U.S. District Judge Brian Wimes found that their failure to do so violates the National Voter Registration Act, more commonly known as the federal motor voter law.
Wimes ordered the action to be taken ahead of this November’s election. His order came in response to a lawsuit filed earlier this year by the League of Women Voters and the A. Philip Randolph Institute.
The suit named Missouri Secretary of State John R. "Jay" Ashcroft and Joel Walters, director of the Missouri Department of Revenue. Ashcroft is the state’s chief election official responsible for enforcing the motor voter law. The Department of Revenue oversees the Driver License Bureau.
Under the federal law, the state is supposed to update residents’ voter registration information whenever they update their address with their motor vehicle office. Missouri had been doing that for voters making updates in person but not for those making those changes by mail or online.
Evidence in the case showed about 200,000 Missourians move to new counties every year and thus to new election jurisdictions. Since the 2016 election, some 40,000 Missourians used the forms at issue to update their license records, according to the defendants' own records.

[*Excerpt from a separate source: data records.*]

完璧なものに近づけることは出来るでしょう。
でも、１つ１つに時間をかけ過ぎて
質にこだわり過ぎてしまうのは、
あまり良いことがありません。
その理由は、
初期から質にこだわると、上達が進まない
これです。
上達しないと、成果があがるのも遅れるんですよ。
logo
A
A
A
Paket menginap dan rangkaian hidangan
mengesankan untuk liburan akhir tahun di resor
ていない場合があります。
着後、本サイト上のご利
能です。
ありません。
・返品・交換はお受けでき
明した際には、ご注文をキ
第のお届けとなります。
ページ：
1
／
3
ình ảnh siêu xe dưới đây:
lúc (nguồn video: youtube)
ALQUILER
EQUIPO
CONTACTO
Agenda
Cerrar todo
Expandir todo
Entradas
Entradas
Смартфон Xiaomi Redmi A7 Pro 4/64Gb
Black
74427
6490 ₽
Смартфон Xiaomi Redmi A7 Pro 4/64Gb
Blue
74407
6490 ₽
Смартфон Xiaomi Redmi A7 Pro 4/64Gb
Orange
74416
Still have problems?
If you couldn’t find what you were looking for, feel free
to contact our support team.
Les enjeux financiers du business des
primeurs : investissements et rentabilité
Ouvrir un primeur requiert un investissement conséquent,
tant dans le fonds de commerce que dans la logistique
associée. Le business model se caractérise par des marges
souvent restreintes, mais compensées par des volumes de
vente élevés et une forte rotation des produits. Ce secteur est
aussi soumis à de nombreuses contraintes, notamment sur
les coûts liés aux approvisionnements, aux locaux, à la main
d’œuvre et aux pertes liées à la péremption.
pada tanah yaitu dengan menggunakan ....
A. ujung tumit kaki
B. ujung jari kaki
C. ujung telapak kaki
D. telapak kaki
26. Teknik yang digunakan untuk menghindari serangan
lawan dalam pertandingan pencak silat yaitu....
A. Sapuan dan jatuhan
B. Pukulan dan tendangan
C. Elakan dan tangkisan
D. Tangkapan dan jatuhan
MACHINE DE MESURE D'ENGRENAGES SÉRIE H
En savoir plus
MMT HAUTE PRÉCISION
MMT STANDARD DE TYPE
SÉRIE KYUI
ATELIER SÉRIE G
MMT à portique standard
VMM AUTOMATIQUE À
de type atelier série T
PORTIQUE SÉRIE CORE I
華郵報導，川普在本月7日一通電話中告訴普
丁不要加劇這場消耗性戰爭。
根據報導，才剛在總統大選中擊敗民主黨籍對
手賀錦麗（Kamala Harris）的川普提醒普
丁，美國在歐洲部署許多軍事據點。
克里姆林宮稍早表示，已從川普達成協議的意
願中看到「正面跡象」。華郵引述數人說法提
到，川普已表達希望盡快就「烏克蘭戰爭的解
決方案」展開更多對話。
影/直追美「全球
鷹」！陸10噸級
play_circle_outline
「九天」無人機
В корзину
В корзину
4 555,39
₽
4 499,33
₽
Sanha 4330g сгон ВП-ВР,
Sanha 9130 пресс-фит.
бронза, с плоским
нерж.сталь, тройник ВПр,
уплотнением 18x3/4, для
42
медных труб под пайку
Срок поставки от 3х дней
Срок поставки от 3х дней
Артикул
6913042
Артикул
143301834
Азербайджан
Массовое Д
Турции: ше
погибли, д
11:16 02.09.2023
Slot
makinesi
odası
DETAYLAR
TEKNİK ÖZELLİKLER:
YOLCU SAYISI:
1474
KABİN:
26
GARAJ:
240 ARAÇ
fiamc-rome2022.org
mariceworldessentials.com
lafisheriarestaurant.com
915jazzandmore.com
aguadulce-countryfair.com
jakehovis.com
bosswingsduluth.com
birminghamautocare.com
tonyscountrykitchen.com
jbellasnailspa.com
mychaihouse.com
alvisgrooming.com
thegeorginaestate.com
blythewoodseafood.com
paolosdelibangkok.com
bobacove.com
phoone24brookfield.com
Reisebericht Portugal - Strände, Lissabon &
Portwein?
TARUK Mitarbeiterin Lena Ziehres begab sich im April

“By requiring the state to immediately contact individuals who were not provided the required voter registration services when updating their address, today’s ruling will help ensure that fewer Missouri voters will be disenfranchised this November as a result of the state’s failure to comply with the NVRA,” Davin Rosborough, a staff attorney with the ACLU Voting Rights Project, said in a statement.
Wimes said his findings were consistent with the federal law’s “enumerated purposes of increasing the number of eligible citizens and protecting the integrity of the electoral process.”
Officials with the secretary of state’s office and the revenue department could not immediately be reached for comment.
Keith Robinson, president of the A. Philip Randolph Institute’s St. Louis chapter, said in a statement that Missouri’s failure to update all voters’ registrations when they move disproportionately affects low-income residents and people of color.
“People of color and low-income individuals are less likely to own homes or have dependable transportation, which results in more interaction with DOR (the department of revenue),” he said. “Today’s ruling will help prevent the secretary and the director of DOR from essentially shutting the doors to our democracy on individuals whose voices are already underrepresented and too often ignored.”